Noom supports healthy behavior change in large part by targeting the DMN. “Food noise” is something that can be a problem for many people – cravings that keep looping, pulling attention back again and again.
That’s why Noom is designed to modulate the DMN – to dampen it. And interestingly, two interventions that are often discussed in completely different worlds—mindfulness and GLP-1 therapy—both show up here:
- Mindfulness reduces DMN activity
- So does GLP-1 medication
Noom’s CEO published a paper last week in a peer-reviewed medical journal looking at the DMN impact of both mindfulness and GLP-1 therapy. He advances a hypothesis that GLP-1s can lower the volume on food noise; mindfulness can teach the brain to stay quiet—together they may make healthy habits easier to build and sustain.
That led to a natural question:
If mindfulness and GLP-1s can quiet mental noise… can art do something similar?
Does art modulate the DMN?
The short answer: yes — art can modulate the DMN, often by pulling attention out of loops and into the present moment.
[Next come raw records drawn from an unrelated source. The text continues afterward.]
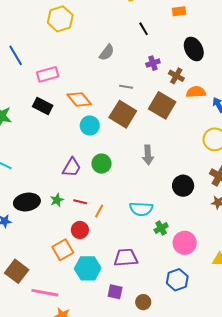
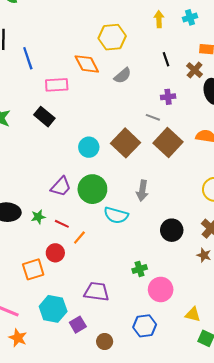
yellow hexagon: (60, 19) -> (112, 37), moved
brown cross: (176, 76) -> (195, 70), moved
gray line: (126, 87) -> (153, 117), moved
orange diamond: (79, 99) -> (87, 64), moved
green circle: (102, 164) -> (92, 189), size x1.4
cyan semicircle: (141, 209) -> (116, 215), moved
cyan hexagon: (88, 268) -> (53, 309), moved
purple square: (115, 292) -> (78, 325), turned 35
When you’re truly paying attention—really looking—there’s simply less room for the mind to wander.
But art is also unique.
In a deep aesthetic experience, the DMN can become more active. That’s not a contradiction—it’s part of what makes profound art feel profound. Some art doesn’t just distract you from your inner narrative; it rearranges it. It brings you into contact with meaning.
An aesthetic experience relies on what researchers sometimes call the aesthetic triad:
- Sensory
- Reward system
- Knowledge and meaning
It’s an infrequent effect—where someone is deeply moved by art—but when it happens, it shows up in brain scans.
“In rare moments, we can have a change in brain network dynamics. Our work shows that this can happen with aesthetic experiences, and there’s increasing evidence that it may also be important in creativity.”
Edward Vessel
So the problem became practical, not philosophical:
If art can modulate the DMN, can we design a short, accessible, repeatable art “intervention” that reliably helps people feel better—especially in the middle of a normal day?
A simple test: Can brief encounters with art lift wellbeing?
With that research context, we ran a quick, early survey to test whether brief exposure to art could shift how people felt. Several effects stood out most: awe, creativity, connection, and stress relief.
That became the origin story of Mindful Art Break: a small daily practice that uses art to pull you out of mental noise and into a more grounded emotional state.

Building an “art engine” that can scale
To build an art feature that works inside a digital health platform, we needed a way to curate pieces thoughtfully and consistently—grounded in evidence.
So we built an algorithm.
Guided by research in positive psychology, neuroaesthetics, and art therapy, it evaluates paintings for their likelihood to evoke emotions like awe, calm, beauty, and curiosity.
And we built a database to power it: our Art Research Tool (ART), built by our Chief Technology Officer Rich Friedman, is a living database of scored works drawn from leading museums.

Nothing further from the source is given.